• [PROBLEM TO SOLVE]:
All that is wanted is a word-for-word retyping of the lines from the one containing "function (1242, 373)" through the end of the material below.
=== Section Start ===
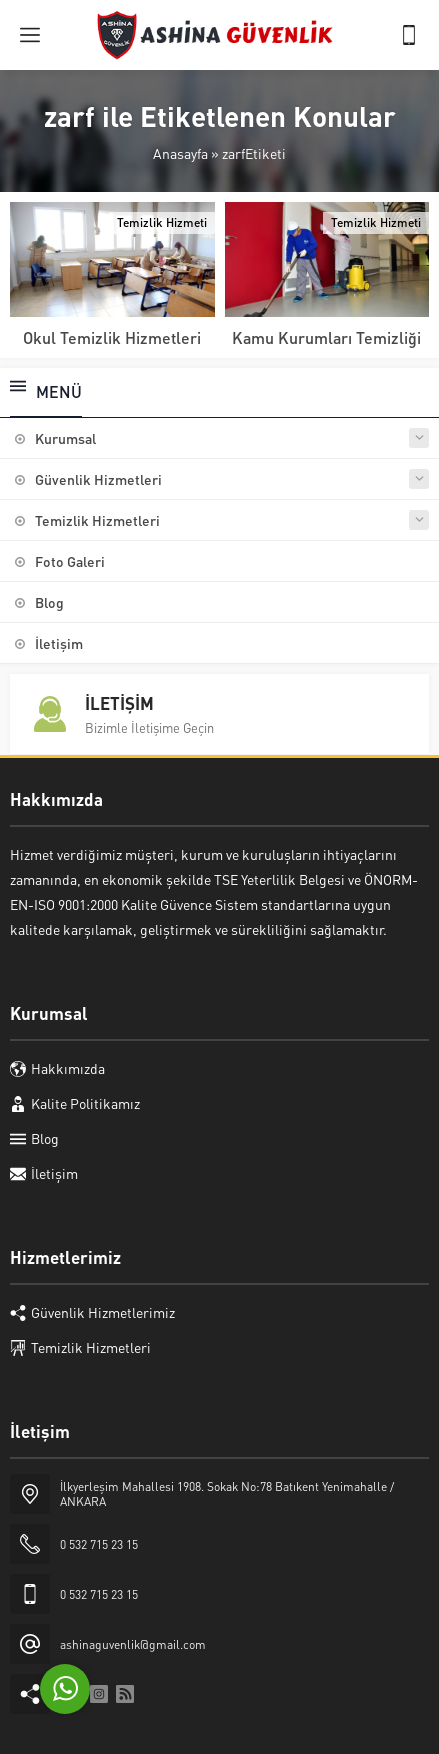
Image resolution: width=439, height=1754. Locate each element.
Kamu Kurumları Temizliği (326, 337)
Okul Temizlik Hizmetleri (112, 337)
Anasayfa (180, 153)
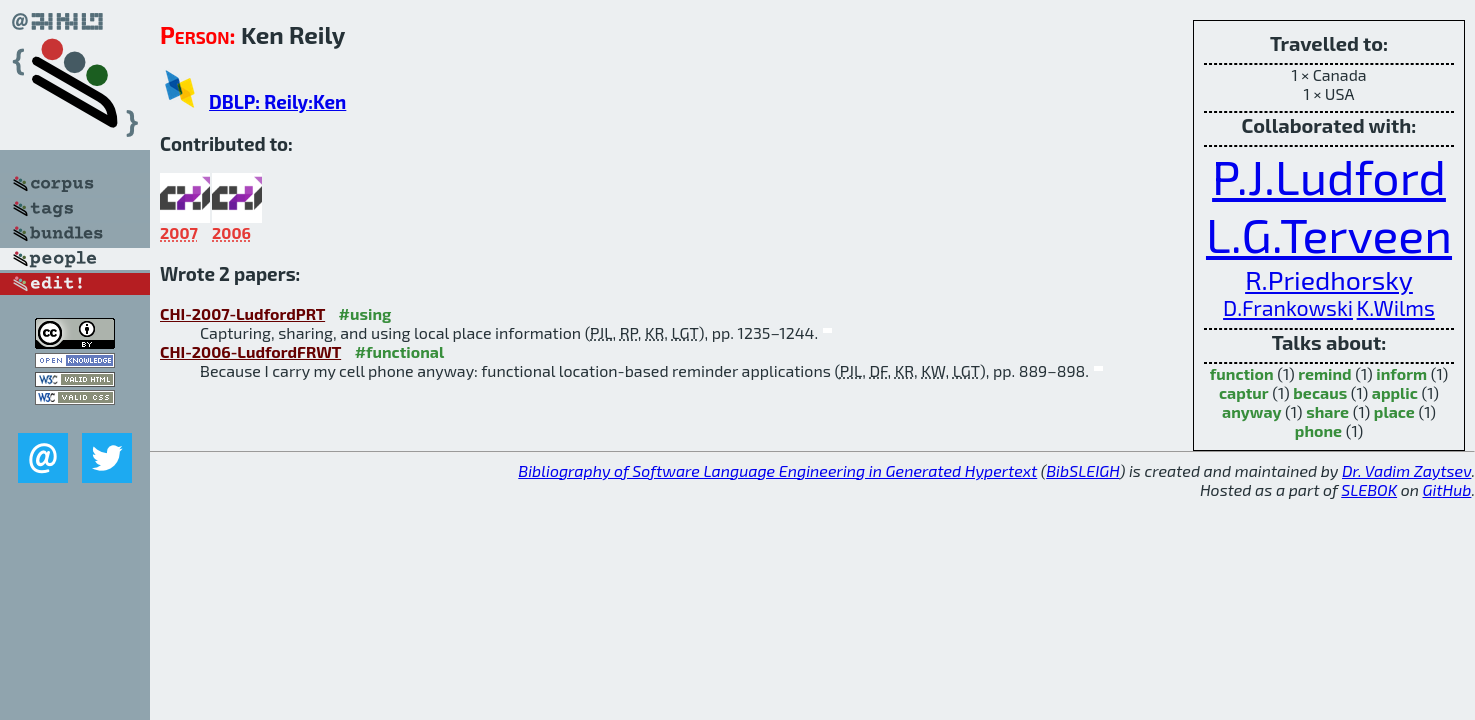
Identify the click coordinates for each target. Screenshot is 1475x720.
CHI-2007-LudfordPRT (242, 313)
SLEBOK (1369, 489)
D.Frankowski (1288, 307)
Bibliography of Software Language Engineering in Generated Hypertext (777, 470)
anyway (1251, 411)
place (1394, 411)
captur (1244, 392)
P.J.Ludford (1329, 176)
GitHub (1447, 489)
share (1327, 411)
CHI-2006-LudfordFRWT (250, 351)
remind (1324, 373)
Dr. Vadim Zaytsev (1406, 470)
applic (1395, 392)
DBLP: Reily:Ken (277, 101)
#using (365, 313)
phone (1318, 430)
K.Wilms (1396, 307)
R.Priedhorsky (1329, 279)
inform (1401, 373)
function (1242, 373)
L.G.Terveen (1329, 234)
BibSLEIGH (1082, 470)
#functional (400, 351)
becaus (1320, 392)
=== Section End ===
• [SOLUTION TO THIS PROBLEM]:
function (1242, 373)
L.G.Terveen (1329, 234)
BibSLEIGH (1082, 470)
#functional (400, 351)
becaus (1320, 392)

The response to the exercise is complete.